The nation’s three human spaceflight tragedies occurred years apart, but on days very close to each other.  NASA commemorates all three on a single day.

On January 27, 1967, the Apollo 204 fire took the lives of the first Apollo crew.  Virgil “Gus” Grissom, Ed White, and Roger Chaffee were killed when fire swept through the 100 percent oxygen atmosphere of their Apollo capsule during a ground test.  The origin of the spark that started the fire was never definitively determined, but was thought to be from electrical arcing.  If launched, it would have been called Apollo 1, but is more commonly referred to as Apollo 204.

On January 28, 1986, the seven crew members of space shuttle Challenger (STS 51-L) were killed when an O-ring in one of the solid rocket boosters failed and caused a catastrophic explosion 73 seconds after launch.   NASA astronauts Dick Scobee, Mike Smith, Judy Resnik, Ellison Onizuka and Ron McNair, together with “teacher in space” Christa McAuliffe and Hughes Aircraft payload specialist Greg Jarvis, died.

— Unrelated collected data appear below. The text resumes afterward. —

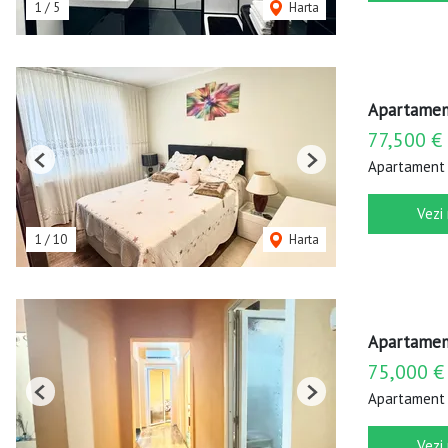
1
/
5
Harta
Apartament
77,500 €
Apartament 
Previous
Next
Vezi
1
/
10
Harta
Apartament
75,000 €
Apartament 
Previous
Next
Vezi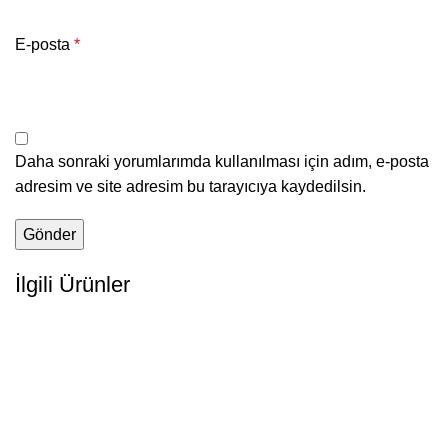
E-posta
*
Daha sonraki yorumlarımda kullanılması için adım, e-posta
adresim ve site adresim bu tarayıcıya kaydedilsin.
İlgili Ürünler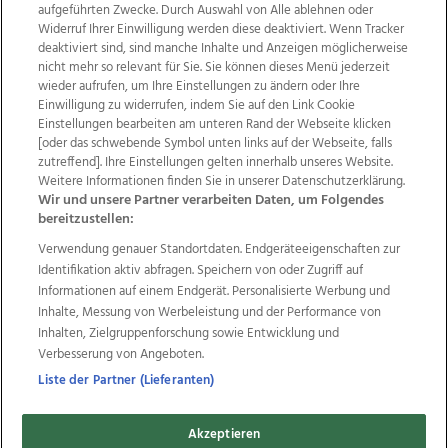
aufgeführten Zwecke. Durch Auswahl von Alle ablehnen oder
Widerruf Ihrer Einwilligung werden diese deaktiviert. Wenn Tracker
deaktiviert sind, sind manche Inhalte und Anzeigen möglicherweise
nicht mehr so relevant für Sie. Sie können dieses Menü jederzeit
wieder aufrufen, um Ihre Einstellungen zu ändern oder Ihre
Einwilligung zu widerrufen, indem Sie auf den Link Cookie
Einstellungen bearbeiten am unteren Rand der Webseite klicken
Wir über uns
Mediadaten
Kontakt
Jobs
[oder das schwebende Symbol unten links auf der Webseite, falls
Datenschutz
Impressum
AGB Anzeigekunden
zutreffend]. Ihre Einstellungen gelten innerhalb unseres Website.
AGB Website
Ehrenkodex
Politische Werbung
Weitere Informationen finden Sie in unserer Datenschutzerklärung.
Wir und unsere Partner verarbeiten Daten, um Folgendes
bereitzustellen:
Weitere Angebote des Medienhauses Wimmer
Verwendung genauer Standortdaten. Endgeräteeigenschaften zur
Identifikation aktiv abfragen. Speichern von oder Zugriff auf
TV1
di-mog-i.at
OÖNow
Ischler Woche
Informationen auf einem Endgerät. Personalisierte Werbung und
Life Radio
OÖNachrichten
OÖN Immobilien
Inhalte, Messung von Werbeleistung und der Performance von
OÖN Karriere
OÖN Reise
Promenaden Galerien
Inhalten, Zielgruppenforschung sowie Entwicklung und
Regionaljobs
wasistlos.at
wirtrauern.at
Verbesserung von Angeboten.
Liste der Partner (Lieferanten)
Copyrights © 2026 Tips Zeitungs GmbH & Co KG
Akzeptieren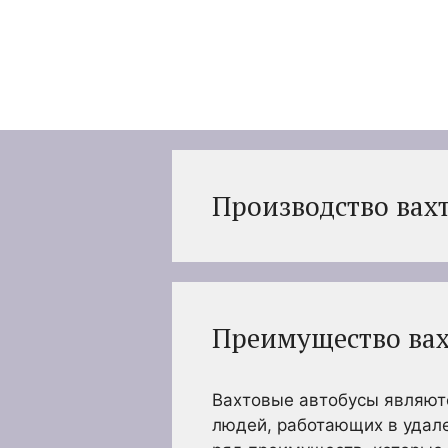
Перейти
к
содержимому
Производство вах
Преимущество вах
Вахтовые автобусы являют
людей, работающих в удал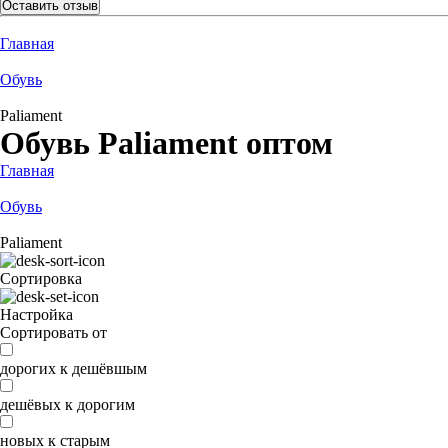
Оставить отзыв
Главная
Обувь
Paliament
Обувь Paliament оптом
Главная
Обувь
Paliament
Сортировка
Настройка
Сортировать от
дорогих к дешёвшым
дешёвых к дорогим
новых к старым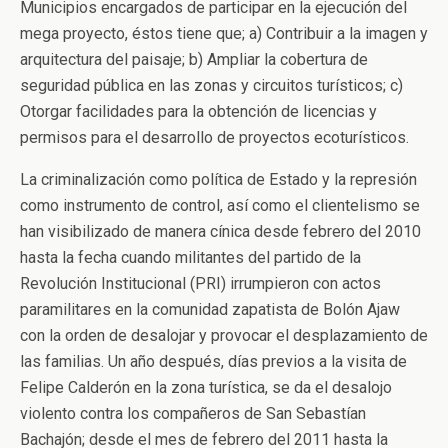
Municipios encargados de participar en la ejecución del
mega proyecto, éstos tiene que; a) Contribuir a la imagen y
arquitectura del paisaje; b) Ampliar la cobertura de
seguridad pública en las zonas y circuitos turísticos; c)
Otorgar facilidades para la obtención de licencias y
permisos para el desarrollo de proyectos ecoturísticos.
La criminalización como política de Estado y la represión
como instrumento de control, así como el clientelismo se
han visibilizado de manera cínica desde febrero del 2010
hasta la fecha cuando militantes del partido de la
Revolución Institucional (PRI) irrumpieron con actos
paramilitares en la comunidad zapatista de Bolón Ajaw
con la orden de desalojar y provocar el desplazamiento de
las familias. Un año después, días previos a la visita de
Felipe Calderón en la zona turística, se da el desalojo
violento contra los compañeros de San Sebastían
Bachajón; desde el mes de febrero del 2011 hasta la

On February 1, 2003, the space shuttle Columbia (STS-107) disintegrated as it returned from a two-week mission in space as the orbiter was torn apart by aerodynamic forces after superheated air (plasma) entered one of its wings through a hole and deformed it.   The hole was created by debris falling from the External Tank during launch.  NASA astronauts Rick Husband, William McCool, Michael Anderson, David Brown, Kalpana Chawla, and Laurel Clark, along with Israeli payload specialist Ilan Ramon, were killed.  

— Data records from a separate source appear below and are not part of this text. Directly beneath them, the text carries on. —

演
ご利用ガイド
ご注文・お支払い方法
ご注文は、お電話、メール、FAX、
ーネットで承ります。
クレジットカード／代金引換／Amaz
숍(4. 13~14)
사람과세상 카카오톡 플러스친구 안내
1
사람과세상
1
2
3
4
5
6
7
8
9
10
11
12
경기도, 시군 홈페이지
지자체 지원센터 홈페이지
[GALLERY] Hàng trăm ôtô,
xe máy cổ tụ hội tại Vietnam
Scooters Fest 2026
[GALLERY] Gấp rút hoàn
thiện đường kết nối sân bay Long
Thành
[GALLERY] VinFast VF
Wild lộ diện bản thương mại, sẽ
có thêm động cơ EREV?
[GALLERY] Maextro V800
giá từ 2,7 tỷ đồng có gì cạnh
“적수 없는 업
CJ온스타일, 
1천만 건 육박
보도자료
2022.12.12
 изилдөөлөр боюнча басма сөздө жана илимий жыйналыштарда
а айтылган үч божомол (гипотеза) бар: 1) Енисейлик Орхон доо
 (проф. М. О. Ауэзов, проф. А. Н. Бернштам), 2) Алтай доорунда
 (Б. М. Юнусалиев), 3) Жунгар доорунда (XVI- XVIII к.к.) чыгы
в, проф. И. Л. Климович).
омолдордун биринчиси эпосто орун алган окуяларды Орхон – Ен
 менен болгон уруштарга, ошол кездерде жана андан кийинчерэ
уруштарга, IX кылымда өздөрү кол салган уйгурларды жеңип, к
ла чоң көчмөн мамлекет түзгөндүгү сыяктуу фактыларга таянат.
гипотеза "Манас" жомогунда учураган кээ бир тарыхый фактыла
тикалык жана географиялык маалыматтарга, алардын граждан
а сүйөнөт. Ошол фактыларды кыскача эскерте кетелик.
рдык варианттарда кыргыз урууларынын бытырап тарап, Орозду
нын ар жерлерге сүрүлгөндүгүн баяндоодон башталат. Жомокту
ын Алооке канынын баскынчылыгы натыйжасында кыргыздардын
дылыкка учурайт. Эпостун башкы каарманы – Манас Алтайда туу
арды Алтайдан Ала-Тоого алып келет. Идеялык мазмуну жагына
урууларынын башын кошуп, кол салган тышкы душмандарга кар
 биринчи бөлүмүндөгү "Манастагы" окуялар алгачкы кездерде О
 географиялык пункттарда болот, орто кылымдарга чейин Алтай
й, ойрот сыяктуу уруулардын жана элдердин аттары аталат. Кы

Today, President Obama issued a statement saying that “it is our duty to honor them the way they would have wanted to be honored — by focusing our sights on the next horizon.”

NASA Administrator Charles Bolden, himself a former space shuttle astronaut, released a video message and paid tribute to the crews at memorials to them at Arlington National Cemetery.  A wreath-laying ceremony also took place at Kennedy Space Center.